Olerud marched in sullen silence. The killing of Bobby had affected him deeply. Howe felt for him, but he also felt the need to tell him to harden up. Post-nuclear life was not going to be gentle. He wondered if he should tell him about his sister Dorothy. Maybe he would understand. Maybe he wouldn’t.
Perhaps Olerud really understood that things had changed, really got the fact that life was not going to be very “Christian” any more. Maybe that was why he was hell bent on getting to Minot.
It occurred to Howe that Olerud wanted to die. He had suggested it was a suicide mission. Granted, both men needed to know what had happened to their families. But after that, what? Find the pile of ashes and move on to another duty station? Follow the Emergency War Order?
Howe strongly suspected that things were not going to end that way. The very thought was ridiculous. But if Olerud had a plan, what was his? He really had no idea. For lack of a better idea, he tagged along with Olerud and told himself he was in command.
What a difference 48 hours makes.
Forty-eight hours. Since the war, since the end of everything he, and everyone else he knew, had ever known. Two hours ago, he had shot an eleven-year old boy in the face. What’s more, he’d done it without hesitation, ruthlessly, knowing it was the only possible thing to do.
Does a switch go on in a man’s head to tell him he needs to become a different person? How else could he have gone from the man on Wednesday morning, worried about his next performance review and making Major on the first try; to the man hiking south through a destroyed country to make sure his family was ashes?

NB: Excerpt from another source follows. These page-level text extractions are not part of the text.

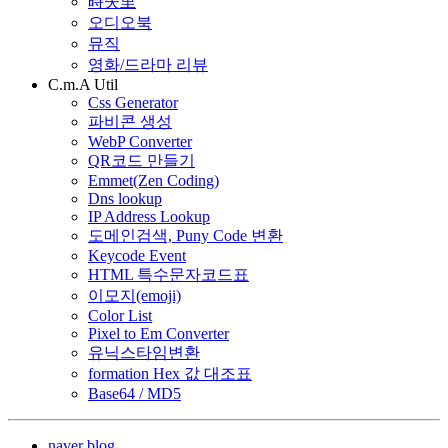
時失里
오디오북
뮤직
영화/드라마 리뷰
C.m.A Util
Css Generator
파비콘 생성
WebP Converter
QR코드 만들기
Emmet(Zen Coding)
Dns lookup
IP Address Lookup
도메인검색, Puny Code 변환
Keycode Event
HTML 특수문자코드표
이모지(emoji)
Color List
Pixel to Em Converter
유닉스타임변환
formation Hex 값 대조표
Base64 / MD5
naver blog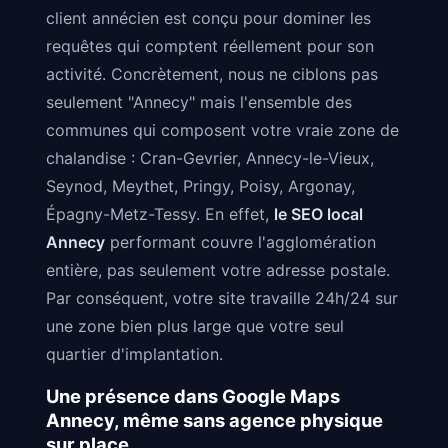
client annécien est conçu pour dominer les
requêtes qui comptent réellement pour son
activité. Concrètement, nous ne ciblons pas
seulement "Annecy" mais l'ensemble des
communes qui composent votre vraie zone de
chalandise : Cran-Gevrier, Annecy-le-Vieux,
Seynod, Meythet, Pringy, Poisy, Argonay,
Épagny-Metz-Tessy. En effet,
le SEO local
Annecy
performant couvre l'agglomération
entière, pas seulement votre adresse postale.
Par conséquent, votre site travaille 24h/24 sur
une zone bien plus large que votre seul
quartier d'implantation.
Une présence dans Google Maps
Annecy, même sans agence physique
sur place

A fixed, predictable, regular life. Each new signpost a goal reached. A job protecting a country; a job supporting a family. Now a man operating on entirely different principles.
A country he was supposed to protect. A family he was supposed to protect. How had that worked out? Fred Howe had no idea who had won World War III. But he was beginning to believe that he was one man who had lost it.

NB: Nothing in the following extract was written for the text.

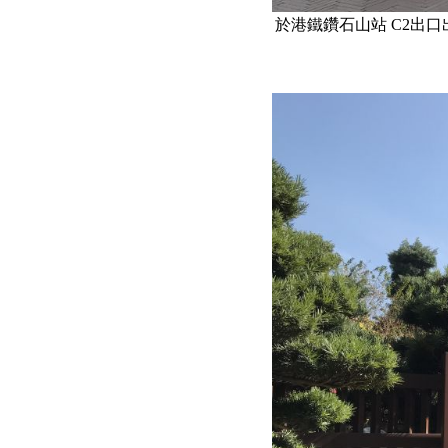
於港鐵鑽石山站 C2出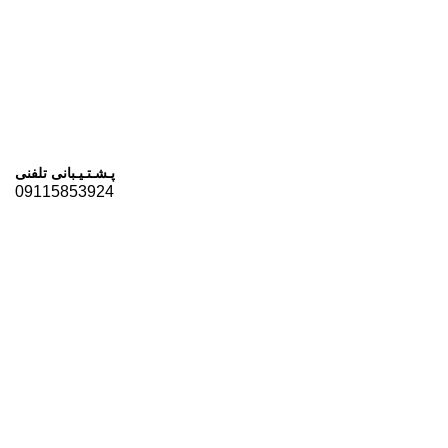
پـشـتـیـبانی تلفنی
09115853924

“Supposed to be a big farm ahead.” Olerud broke the silence.
“I see it.”
“Not much to look at, this country, is it?”
“It’s not in its best light right now, to be fair, Arne.”
“Reminds me of what my dad said about Italy.”
“What was that?” Howe was relieved for the path out of dark thoughts. Olerud was good at that.
“My mom was always bugging my dad to take her to Italy when he retired. Her big dream trip. He said ‘I saw Italy, in ’45. Don’t believe the brochures.’ My mom said what you just said, ‘It was a war, you didn’t see it in its best light!’”
“Ha ha. My mom got her dream trip.”
“Italy was nice. I used to live there, when my dad was based at Aviano. Nice girls.” Howe smiled at the memory. “How did your dad like his second visit?”
“Said it was pretty nice with no krauts shooting at him. Sleeping in hotels instead of shit-filled trenches.”
“I know this is no Italy. Still, it’s the America my people chose.”
“My people didn’t get to choose, Arne.”
“Hey, stop.” Howe knelt and took out his binoculars. “That’s one of our pickups, by the side of the road. Wonder why? Just past that farm. Look.” He handed the binoculars to Olerud.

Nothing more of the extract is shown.